* TASK DETAILS *
For this exercise, copy exactly only the lines from the one containing "Celoživotní vzdělávání" to the final line of the material below, without the pictures.

* DATASET RECORDS *
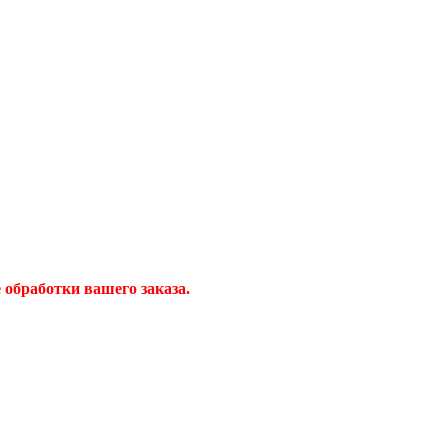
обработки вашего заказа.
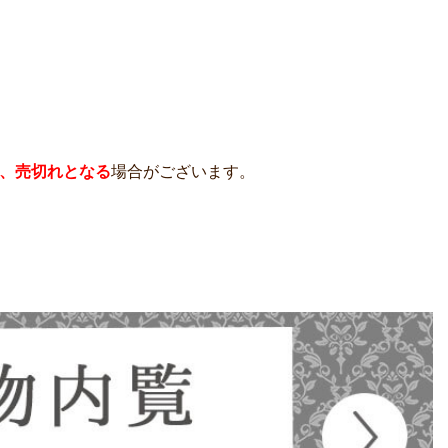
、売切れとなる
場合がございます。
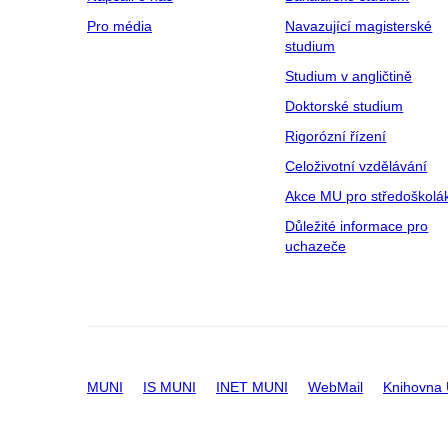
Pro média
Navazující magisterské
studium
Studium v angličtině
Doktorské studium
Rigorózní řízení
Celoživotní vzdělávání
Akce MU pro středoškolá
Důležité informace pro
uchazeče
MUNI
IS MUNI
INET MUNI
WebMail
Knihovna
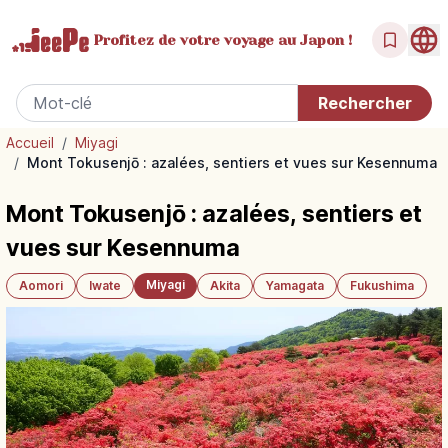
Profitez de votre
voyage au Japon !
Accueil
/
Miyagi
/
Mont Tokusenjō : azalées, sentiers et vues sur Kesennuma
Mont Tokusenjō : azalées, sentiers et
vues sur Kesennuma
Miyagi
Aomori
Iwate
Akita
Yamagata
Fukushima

* REPLY TO THE EXERCISE *
Celoživotní vzdělávání
Akce MU pro středoškolá
Důležité informace pro
uchazeče
MUNI
IS MUNI
INET MUNI
WebMail
Knihovna
Profitez de votre
voyage au Japon !
Accueil
/
Miyagi
/
Mont Tokusenjō : azalées, sentiers et vues sur Kesennuma
Mont Tokusenjō : azalées, sentiers et
vues sur Kesennuma
Miyagi
Aomori
Iwate
Akita
Yamagata
Fukushima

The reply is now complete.